Link Search Menu Expand Document

Concise summary of typical XML usage

Our XML markup falls in 4 tiers:

  1. transcription level: markup we use to indicate the editorial status of our reading
  2. tokenization level: words, numbers, abbreviations, scribal multiforms, or other tokens that our parser should recognize as a single unit
  3. editorial disambiguation level: named entities
  4. discourse disambiguation: quotations and citable references. (NB: we don’t expect to find any examples in our work on the Aratus Latinus)

At each level, the following TEI elements are allowed:

Transcription level

Element Meaning Example Comments
unclear There are traces of a letter or letters, but not enough to be certain how to read them. <unclear>et</unclear> Some traces visible, you think the reading is et
gap Letters are missing or completely illegible due to damage <gap/> Note that gap is an empty element with no content,
del Text deleted by scribe (e.g., with underdots) et <del>et</del> The scribe deleted the second et
add Text added by script (eg, above line) <add>et</add> et was not part of the original text but was added by the scribe

Tokenization level

Element Meaning Example Comments  
num One or more numeric characters. <num value="7">VII</num> Put the numeric value in the value attribute. Note that you should not tag number words like septem!  
w Wrap any word that is broken up by markup. <w>stell<unclear>as</unclear></w> The letters as are unclear, but we want our parser to recognize stellas as a single word.  
choice containing abbr and expan Text includes an abbreviation; you are including an expansion for it <choice><abbr>dr</abbr><expan>dicitur</expan></choice> The scribe writes dr (perhaps including a distinct mark signaling an abbreviation); you interpret it to mean dicitur  
choice containing sic and corr Scribe deletes original reading, inserts a correction <choice><sic>medios</sic><corr>medias</corr></choice> Scribe orginally wrote medios but changed the text to medias  
choice containing orig and reg Scribe offers an alternate second reading without deleting the original reading.   <choice><orig>eam</orig><reg>Helicem</reg></choice> Scribe wrote eam in the main text, then added helicem as an alternative above it, but did not delete eam.

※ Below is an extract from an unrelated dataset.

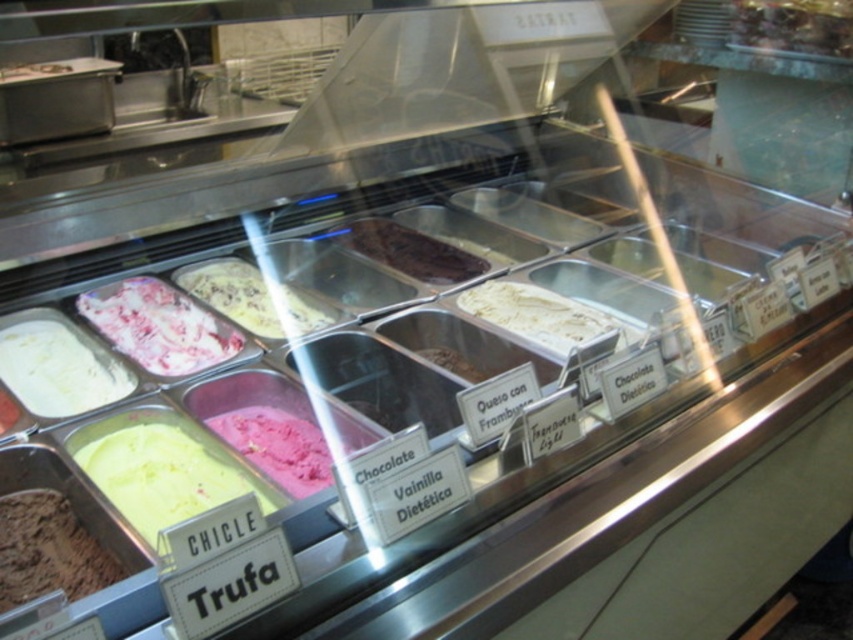 You are standing in front of the ice cream display case and want to point out two specific points inside the case. The first point is labeled as point 1 at coordinates (312, 326), and the second point is labeled as point 2 at coordinates (404, 269). From your perspective, which point is closer to you?

Point 1 at coordinates (312, 326) is closer to you because it is in front of point 2 at coordinates (404, 269).

You are at an ice cream shop and want to choose between the pink creamy ice cream at center and the chocolatesmoothice cream at center. Which one is bigger?

The pink creamy ice cream at center is larger than the chocolatesmoothice cream at center.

Editorial disambiguation level

Named entities with @n attribute with URN value:

Element Meaning Example Comments
persName Proper name of a person <persName n="urn:cite2:hmt:persname.v1:pers1">Achilles</persName> Include a URN value in the n attribute
placeName Proper name of a place (real or imaginary) <placeName n="urn:cite2:hmt:place.v1:place1">Athenas</placeName> Include a URN value in the n attribute

Discourse level

While we’re unlikely to find quoted text in the Aratus Latinus, we include for reference these notes on how the Homer Multitext project encodes quoted text.

  • q alone:
    • quotation, work not extant
    • quoted example of language. Test: you would not translate this when reading the text, e.g. explaining the declension of a noun by using another common word as an example
  • cit containing q and ref: quotation of extant work
  • title with either CTS URN (extant work) or CITE2URN
  • rs with type="waw" quoted expression not parseable as a Greek word, e.g. “the letter σ”